Keleluasaan total yang diberikan kepada Marcos bukan tanpa alasan. Keberhasilan sang entrenador memahami kultur sepak bola Tanah Air menjadi kartu as.
Hal itu pula yang membuat manajemen tanpa ragu menyodorkan perpanjangan kontrak berdurasi satu musim ke depan kepada eks pelatih yang sudah kadung paham jeroan tim tersebut.
General Manager Arema FC Yusrinal Fitriandi menyebut Marcos telah memahami kompetisi Indonesia, karakter pemain, serta kebutuhan tim. Bahkan, dia juga ikut membantu proses pencarian pemain untuk musim depan.
“Itu menjadi salah satu pertimbangan kami untuk melanjutkan kerja sama,” beber pria yang akrab disapa Inal itu, Senin (29/6/2026).
Operasi Senyap Empat Bulan
Menariknya, di saat kontestan lain masih adem ayem, Arema FC diam-diam justru sudah merampungkan proyeksi skuadnya. Inal membocorkan perburuan pemain sejatinya sudah digulirkan lewat operasi senyap sejak empat bulan lalu, tepatnya saat kompetisi musim 2025/2026 belum kelar.
Hasilnya manajemen mengklaim kuota maksimal 11 legiun asing untuk musim depan sudah klop 100 persen. Menarik ditunggu, sebab beberapa nama di antaranya merupakan wajah gres yang sama sekali belum pernah mencicipi atmosfer sepak bola Indonesia.
“Untuk pemain asing, semua yang milih adalah pelatih. Pemainnya sudah ada, tinggal diperkenalkan saja nanti. Semua sudah tuntas,” tegas Inal.
Tambal Sulam Lini Belakang
Sejauh ini, tim pujaan Aremania tersebut sejatinya sudah mengantongi fondasi lawas. Trio Julian Guevara, Matheus Blade, dan Betinho dipastikan aman setelah resmi memperpanjang masa bakti.

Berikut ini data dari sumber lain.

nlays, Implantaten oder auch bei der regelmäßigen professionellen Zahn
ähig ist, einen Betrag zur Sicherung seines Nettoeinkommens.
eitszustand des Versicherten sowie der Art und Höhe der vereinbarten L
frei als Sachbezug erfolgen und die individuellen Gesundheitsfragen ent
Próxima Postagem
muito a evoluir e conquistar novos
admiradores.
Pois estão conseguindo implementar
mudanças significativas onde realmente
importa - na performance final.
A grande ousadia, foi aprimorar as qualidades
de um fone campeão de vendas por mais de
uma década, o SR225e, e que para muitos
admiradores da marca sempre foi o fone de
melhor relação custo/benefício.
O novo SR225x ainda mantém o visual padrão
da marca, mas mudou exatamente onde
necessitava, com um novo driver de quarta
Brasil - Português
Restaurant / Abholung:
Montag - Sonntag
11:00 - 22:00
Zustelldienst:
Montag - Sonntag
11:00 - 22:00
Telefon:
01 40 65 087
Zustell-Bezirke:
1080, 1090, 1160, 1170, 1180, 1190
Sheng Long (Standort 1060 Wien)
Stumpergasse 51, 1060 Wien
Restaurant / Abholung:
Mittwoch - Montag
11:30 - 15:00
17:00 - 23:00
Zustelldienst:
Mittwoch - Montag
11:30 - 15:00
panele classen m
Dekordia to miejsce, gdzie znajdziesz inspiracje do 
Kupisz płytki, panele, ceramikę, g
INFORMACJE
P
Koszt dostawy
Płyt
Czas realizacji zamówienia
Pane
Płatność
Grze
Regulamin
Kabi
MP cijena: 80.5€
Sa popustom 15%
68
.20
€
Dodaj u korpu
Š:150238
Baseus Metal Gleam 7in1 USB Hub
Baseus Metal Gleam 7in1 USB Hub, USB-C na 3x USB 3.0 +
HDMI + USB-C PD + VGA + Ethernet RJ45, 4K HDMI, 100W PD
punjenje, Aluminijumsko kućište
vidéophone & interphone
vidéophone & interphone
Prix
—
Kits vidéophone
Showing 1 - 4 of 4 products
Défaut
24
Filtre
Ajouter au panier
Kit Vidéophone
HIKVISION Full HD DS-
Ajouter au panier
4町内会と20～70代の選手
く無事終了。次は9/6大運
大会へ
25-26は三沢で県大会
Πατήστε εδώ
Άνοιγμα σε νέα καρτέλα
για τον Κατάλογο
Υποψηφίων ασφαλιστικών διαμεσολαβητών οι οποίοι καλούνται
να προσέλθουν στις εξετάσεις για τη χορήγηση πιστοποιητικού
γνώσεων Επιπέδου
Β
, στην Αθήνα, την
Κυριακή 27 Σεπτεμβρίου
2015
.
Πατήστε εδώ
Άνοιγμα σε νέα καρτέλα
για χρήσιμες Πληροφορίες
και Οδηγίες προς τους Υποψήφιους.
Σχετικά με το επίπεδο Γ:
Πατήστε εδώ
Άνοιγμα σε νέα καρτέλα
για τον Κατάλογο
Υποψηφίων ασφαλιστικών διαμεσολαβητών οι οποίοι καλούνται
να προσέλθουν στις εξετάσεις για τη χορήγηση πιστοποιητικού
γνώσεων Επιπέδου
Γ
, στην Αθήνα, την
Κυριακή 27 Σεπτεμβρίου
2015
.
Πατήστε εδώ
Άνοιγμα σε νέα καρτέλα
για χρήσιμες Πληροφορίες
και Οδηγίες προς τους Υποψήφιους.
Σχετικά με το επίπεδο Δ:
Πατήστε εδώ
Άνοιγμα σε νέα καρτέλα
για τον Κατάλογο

Merujuk klausul kontrak yang masih berjalan, Singo Edan juga masih menyisakan nama-nama seperti Gustavo Franca, Walisson Maia, Joel Vinicius, hingga Gabi. Sisa slot kosong itulah yang kabarnya sudah digenapi oleh legiun asing anyar pilihan murni Marcos Santos.
Gerakan agresif Singo Edan di bursa transfer awal musim ini jelas menjadi sinyal bahaya bagi para rival. Apalagi, sebelum merampungkan urusan legiun asing, Arema FC juga sukses mempertebal tembok pertahanan dengan mengamankan tanda tangan dua kiper lokal jempolan, Erlangga Setyo (eks PSPS Pekanbaru) dan Syahrul Trisna (eks Borneo FC).
Praktis, Aremania kini tinggal menunggu waktu untuk melihat barisan amunisi baru pilihan sang allenatore diperkenalkan ke permukaan.